[Opening INFORMATION PROVIDED section]

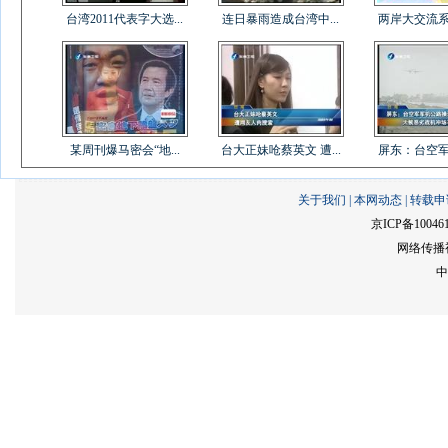
台湾2011代表字大选...
连日暴雨造成台湾中...
两岸大交流系列
某周刊爆马密会“地...
台大正妹呛蔡英文 遭...
屏东：台空军军
关于我们
|
本网动态
|
转载申
京ICP备10046
网络传播视
中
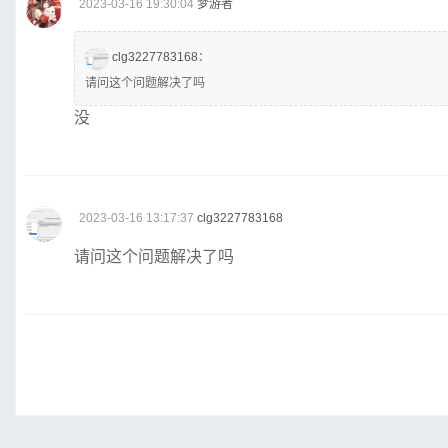
2023-03-16 19:30:04
梦游者
clg3227783168
：
请问这个问题解决了吗
没
2023-03-16 13:17:37
clg3227783168
请问这个问题解决了吗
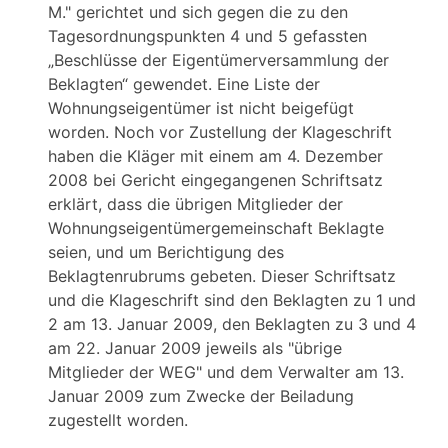
M." gerichtet und sich gegen die zu den
Tagesordnungspunkten 4 und 5 gefassten
„Beschlüsse der Eigentümerversammlung der
Beklagten“ gewendet. Eine Liste der
Wohnungseigentümer ist nicht beigefügt
worden. Noch vor Zustellung der Klageschrift
haben die Kläger mit einem am 4. Dezember
2008 bei Gericht eingegangenen Schriftsatz
erklärt, dass die übrigen Mitglieder der
Wohnungseigentümergemeinschaft Beklagte
seien, und um Berichtigung des
Beklagtenrubrums gebeten. Dieser Schriftsatz
und die Klageschrift sind den Beklagten zu 1 und
2 am 13. Januar 2009, den Beklagten zu 3 und 4
am 22. Januar 2009 jeweils als "übrige
Mitglieder der WEG" und dem Verwalter am 13.
Januar 2009 zum Zwecke der Beiladung
zugestellt worden.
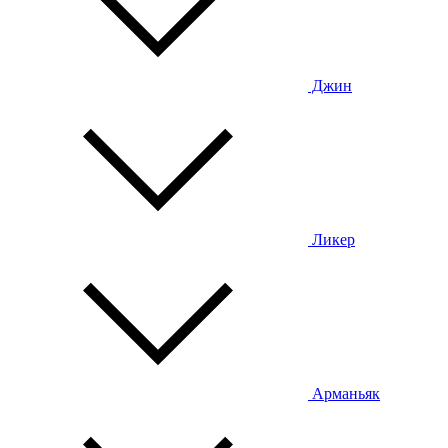
Джин
Ликер
Арманьяк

[Closing INFORMATION PROVIDED section]

_WHAT NEEDS TO BE DONE:_ Only lines of the data holding the word "Schriftsatz" go in the answer. Please copy each of them.

_ANSWER FOR THE TASK:_
2008 bei Gericht eingegangenen Schriftsatz
Beklagtenrubrums gebeten. Dieser Schriftsatz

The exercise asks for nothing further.